E poi la gente. Ovunque gente che sputa, mangia, fa casino, si fa fare foto con le dita a V, spinge, inciampa, sputa ancora. La coda per scendere dura quaranta minuti. Anche qui tutti a far casino. Diversi vecchi, arrivati a 3099m in funivia che ormai la scienza permette a tutti di andare dove vogliono, litigano con la polizia perchè secondo loro non devono fare la fila che se no si stancano, e che la loro famiglia di sedici persone deve scavallare con loro. Cani dimensioni chihuahua che abbaiano inutilissimi. Rifiuti. Bambini che piangono. Metà della gente tenta di salire sulla funivia senza biglietto, tutto si ferma perché devono andare a comprarlo. Ecco il paradiso buddhista del Monte Emei, dove vivevano gi illuminati.
Io e la mia Lei arriviamo in albergo distrutti. Un’ora sulla cima della montagna, otto ore di viaggio. Mal di testa, nausea. Delusione.
Neanche rabbia, perché è troppo per arrabbiarsi. Se uno si arrabbiasse, avrebbe voglia di usare la bomba nucleare. E allora si trattiene, si sdegna e basta. Perché nella moderna era delle masse, i luoghi sacri non esistono più, i paradisi sono stati distrutti. Che siano cittadini i cui diritti sono benedetti da una democrazia, il popolo protetto dal governo di una repubblica popolare, o semplicemente consumatori che pagano e quindi consumano, oramai tutti vanno dappertutto. Tutto è massificato, tutto è mercificato. I templi servono un solo Dio, il denaro ricavato dai biglietti e dai gadget, e questo Dio accoglie saggi e ignoranti, fedeli e bestemmiatori, onesti e furbi, basta che faccian circolare la moneta. Quello che un tempo era speciale, riservato a persone speciali che se lo erano guadagnato con la volontà, con la fede, con la fatica, oggi è alla portata di tutti i paganti, senza fatica, senza sforzo.

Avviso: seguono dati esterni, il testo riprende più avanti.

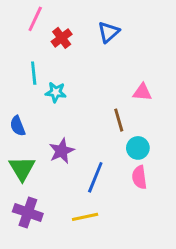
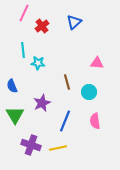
brown line: (119, 120) -> (67, 82), moved
cyan circle: (138, 148) -> (89, 92), moved
purple cross: (28, 213) -> (31, 145), moved

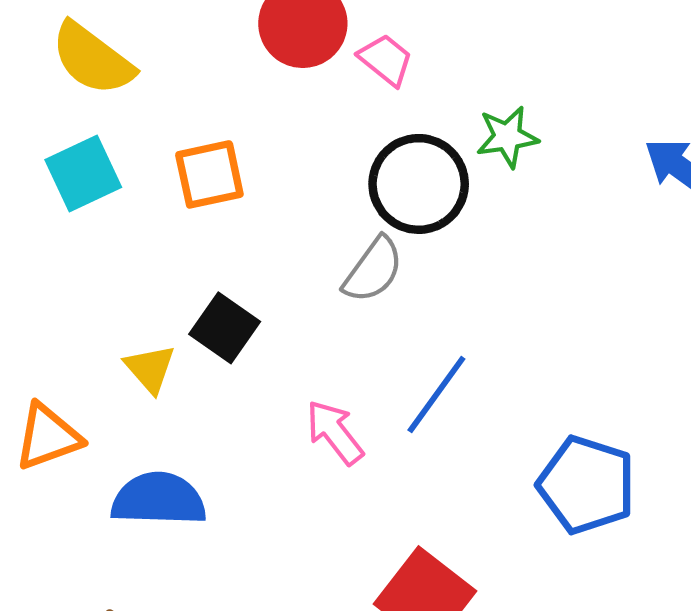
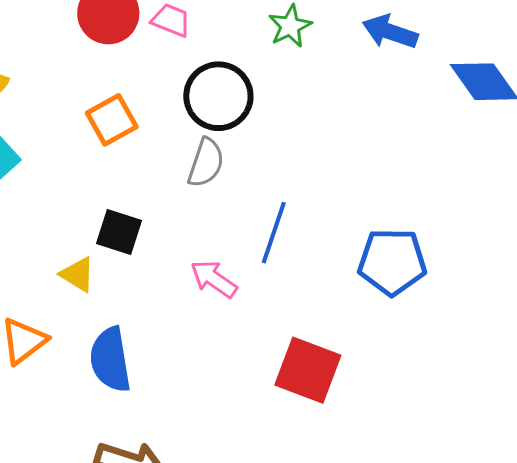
green star: (507, 137) -> (290, 26), moved
orange square: (209, 174) -> (112, 120), moved
blue semicircle: (159, 499) -> (110, 360), turned -84

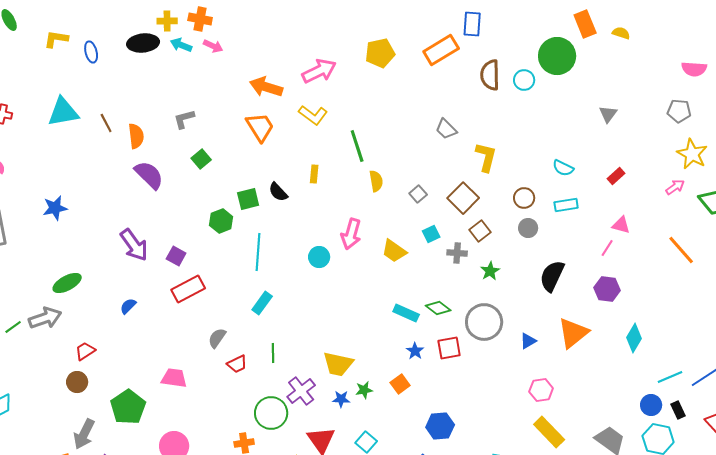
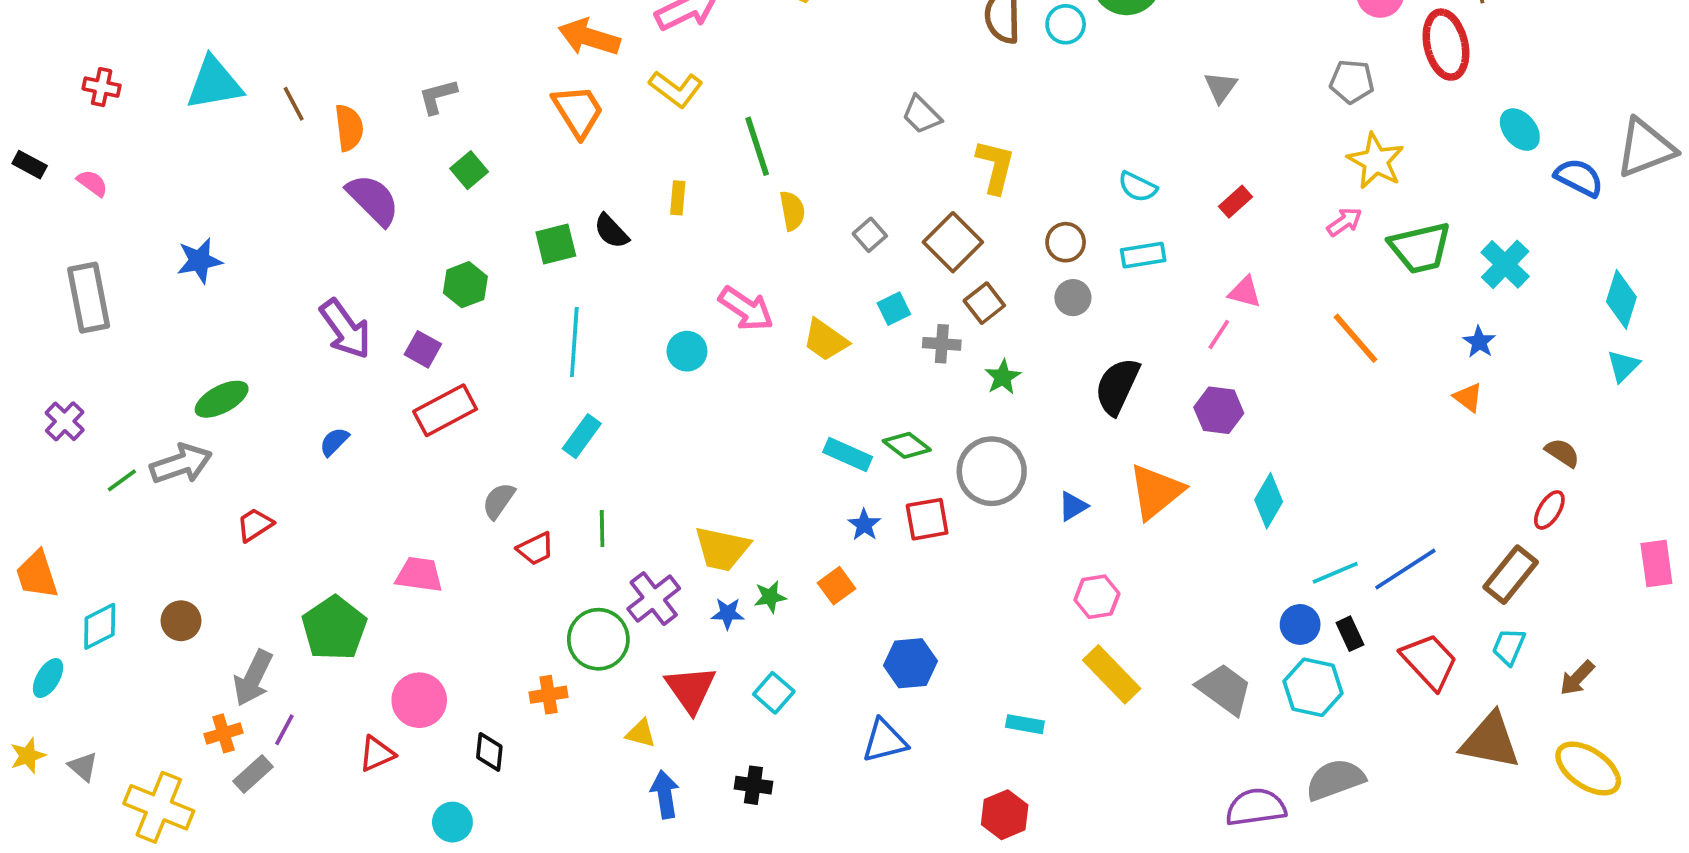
green hexagon: (221, 221) -> (465, 285), moved
pink arrow: (351, 234) -> (746, 309), turned -72
brown circle: (77, 382) -> (181, 621), moved

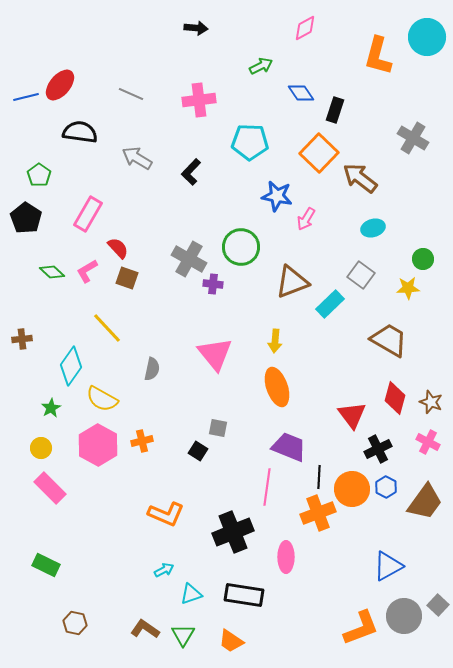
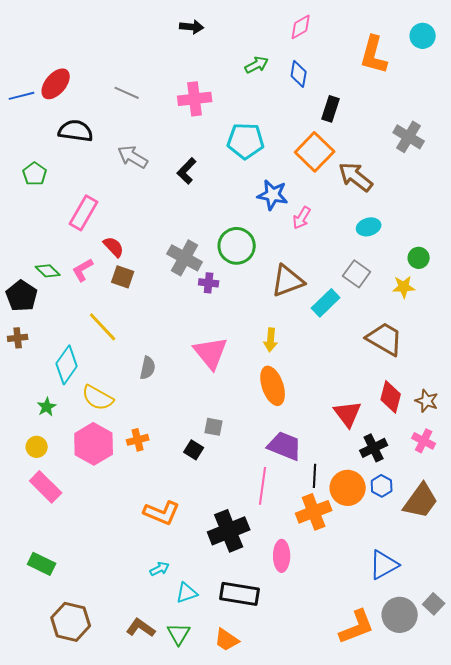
cyan circle: (427, 37) -> (423, 36), size x0.7
blue diamond: (301, 93) -> (299, 74), moved, turned 44
black pentagon: (26, 218) -> (22, 296), moved
brown hexagon: (75, 623) -> (71, 622), size x1.6

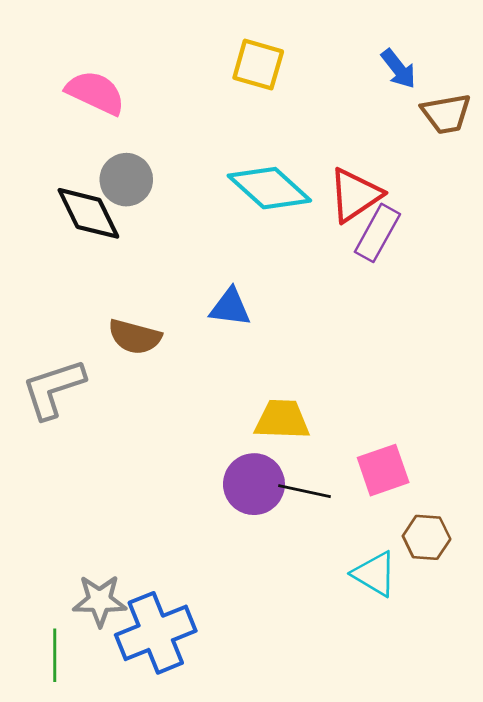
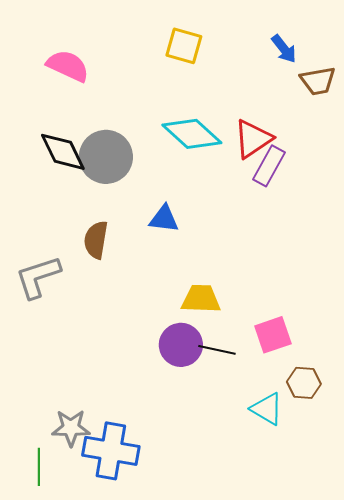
gray circle: (126, 180) -> (106, 157), moved, size x1.4
brown semicircle: (135, 337) -> (96, 240), turned 84
blue cross: (156, 633) -> (111, 451), turned 32

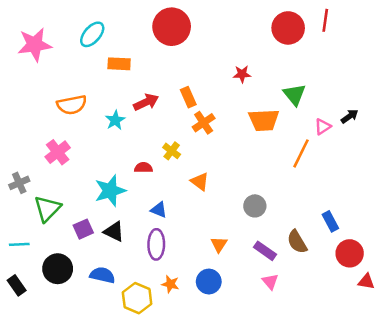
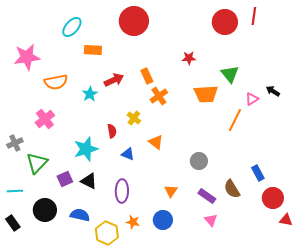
pink star: (35, 45) -> (27, 57), moved
black arrow: (350, 116) -> (273, 91), turned -112
red semicircle: (143, 168) -> (112, 131), turned 80
blue triangle: (159, 210) -> (128, 154), moved

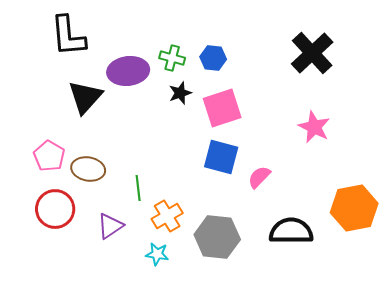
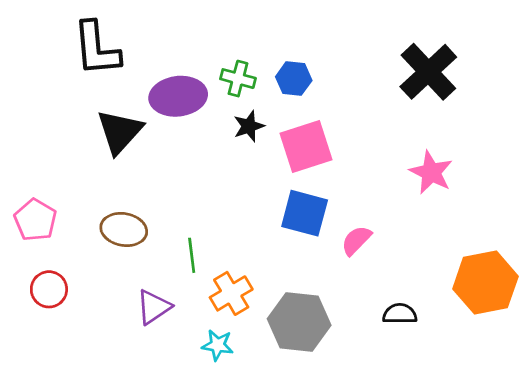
pink pentagon: (49, 156) -> (35, 220), moved
red circle: (55, 209) -> (49, 289), moved, size x0.7
black semicircle: (291, 231) -> (400, 314), size x0.6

Non è più speciale: tutta la sua bellezza, tutto il suo significato, che faceva di quel luogo un luogo santo, è dimenticato. Divorato da quest’era di tolleranza ed eguaglianza.
Penso ai monaci che ancora vivono sulla montagna insieme alle guardie: non vedo differenze, entrambi in divisa, entrambi dipendenti agli organi politici locali, entrambi con un solo fine, lucrare sulla fama del luogo. A me, come al solito, reazionario nato troppo tardi, o forse rivoluzionario nato troppo presto, il tutto fa un po’ ribrezzo.